Mayor Bill Scanlon said compiling an environmental impact report would have delayed the project “significantly.” The project, he said, will not harm the environment.
“The important thing is that the state feels that way,” he said.
The environmental waiver applies only to the first phase of the Brimbal Avenue project, which will be done by the city. The second and much larger phase, which has yet to be funded, would be done by the Massachusetts Department of Transportation and would require an environmental impact report.
The second phase involves building a bridge over Route 128 between Brimbal Avenue and Dunham Road. Scanlon said the changes, in addition to improving traffic flow and safety, will open up land to development and create as many as 7,500 jobs.
Scanlon is not running for re-election and will leave office at the end of the year. He has said that he would offer his services to the next mayor to help complete the Brimbal Avenue project.
In his ruling in favor of an environmental waiver for Phase One, Sullivan said the city and state have already proposed measures to avoid or minimize environmental impacts. Any other issues can be resolved during the state and local permitting process, he said.
But in her letter to the state, the Norwood Pond Coalition’s attorney said the project involves building on part of an old landfill on Brimbal Avenue that contains hazardous waste such as lead and PCBs.
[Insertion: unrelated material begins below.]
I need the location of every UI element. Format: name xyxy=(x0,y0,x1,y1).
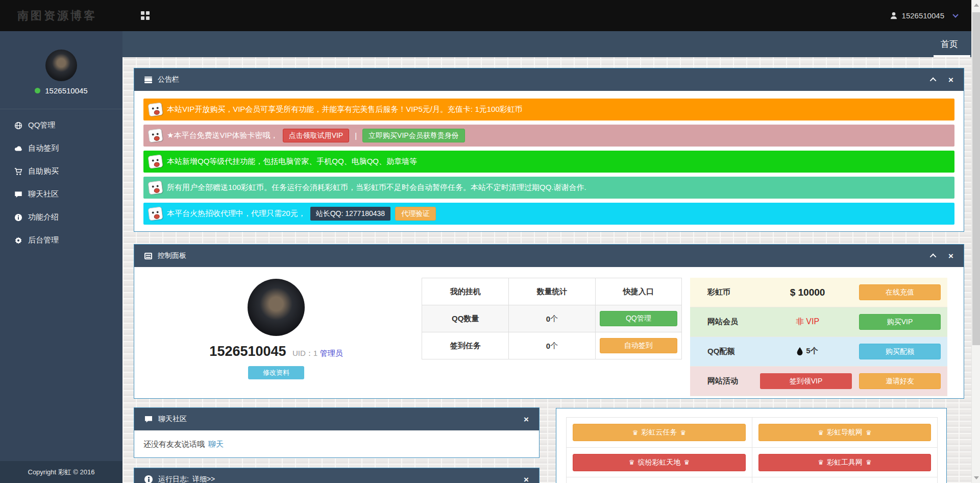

Digging up the landfill could result in “odors, potential leaching to groundwater and development of sink holes after recapping,” the letter said.
The letter also said the city fails to fully address concerns about noise created by an increase in traffic that will result from new development, including the planned shopping plaza.
Member Pam Kampersal said the Norwood Pond Coalition formed 10 years ago when the city first announced plans to build the Route 128 overpass.